Under the WRU’s plans there is room for only one team in the west, and everyone’s best guess is that either the Scarlets or Ospreys, the only two Welsh teams who have ever actually won the URC, will have to merge, or that one of them will have to make way.
The WRU confused everyone by suggesting it would be possible for one of the four current teams to take over another of the future three, appearing to suggest it may be hoping one of the current private investors will want to take over the Cardiff team, owned by the union. The union wants to take on full control of regional rugby, but it can’t afford to unless it can find partners who are happy to let it do that.
Reddin seems to believe it will all work so long as everyone agrees to get along. “Let’s get together,” he said in a recent interview. “If you want to go fast you go alone, if you want to go far you go together, everyone’s had their say, we’ve made decisions, and what we need people to do now is get behind it.” And Kumbaya to that.

At the Principality Stadium, the Welsh players are done running through drills and are now playing a game of touch rugby.

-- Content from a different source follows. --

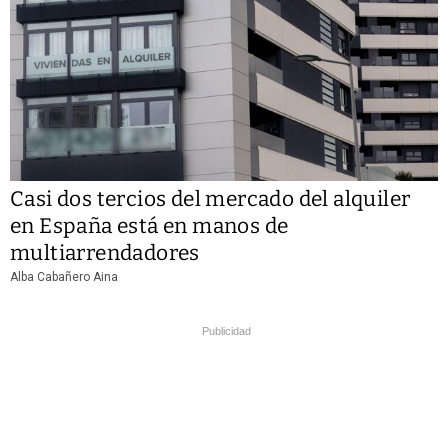
Casi dos tercios del mercado del alquiler
en España está en manos de
multiarrendadores
Alba Cabañero Aina
Publicidad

Bodies jink and weave in between the opposition, the ball flickers back and forth between teammates.
No doubt there are still plenty of talented young players in Wales, but a number of them have no idea who will be paying them, or whether they will still have a job in the professional game in a couple of years’ time. The WRU was the only major union that didn’t sign the letter promising to ban players who joined the new breakaway league, R360, perhaps because its plans mean plenty of players are going to have to find new employers.

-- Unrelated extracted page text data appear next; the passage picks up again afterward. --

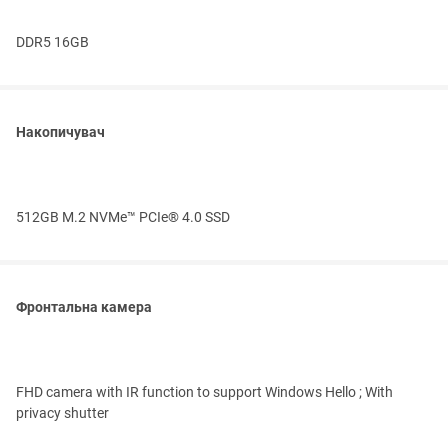
DDR5 16GB
Накопичувач
512GB M.2 NVMe™ PCIe® 4.0 SSD
Фронтальна камера
FHD camera with IR function to support Windows Hello ; With
privacy shutter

There are noises off about a possible strike and everyone is dreading the match against the Springboks, in particular, since it falls outside the international window and Wales will have to do without all their players who are based in England. The regional teams are playing that weekend, too.

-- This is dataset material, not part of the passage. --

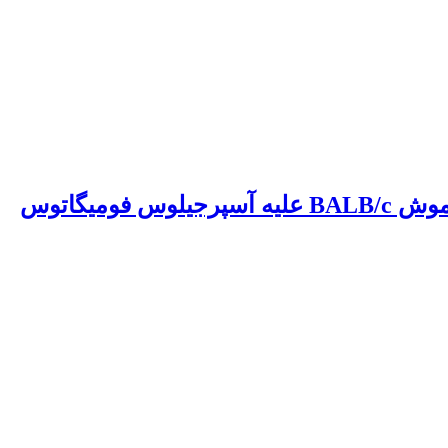
یگاتوس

Out in the middle, the new head coach, Steve Tandy, pulls his squad into a huddle. No one seems to have a bad word to say about him and he has put together an impressive coaching team, led by Danny Wilson from Harlequins and Matt Sherratt from Cardiff, as well as Rhys Patchell, Duncan Jones and Dan Lydiate. He has changed up their training regime and switched around the dressing rooms they use, small changes which he hopes will all add up to a bigger one during their four autumn games. “It feels completely different to last year,” says Freddie Thomas. “It was quite a quiet group last year, but now all the boys are speaking up in meetings, there’s a real buy-in.” Some hope. And some hope.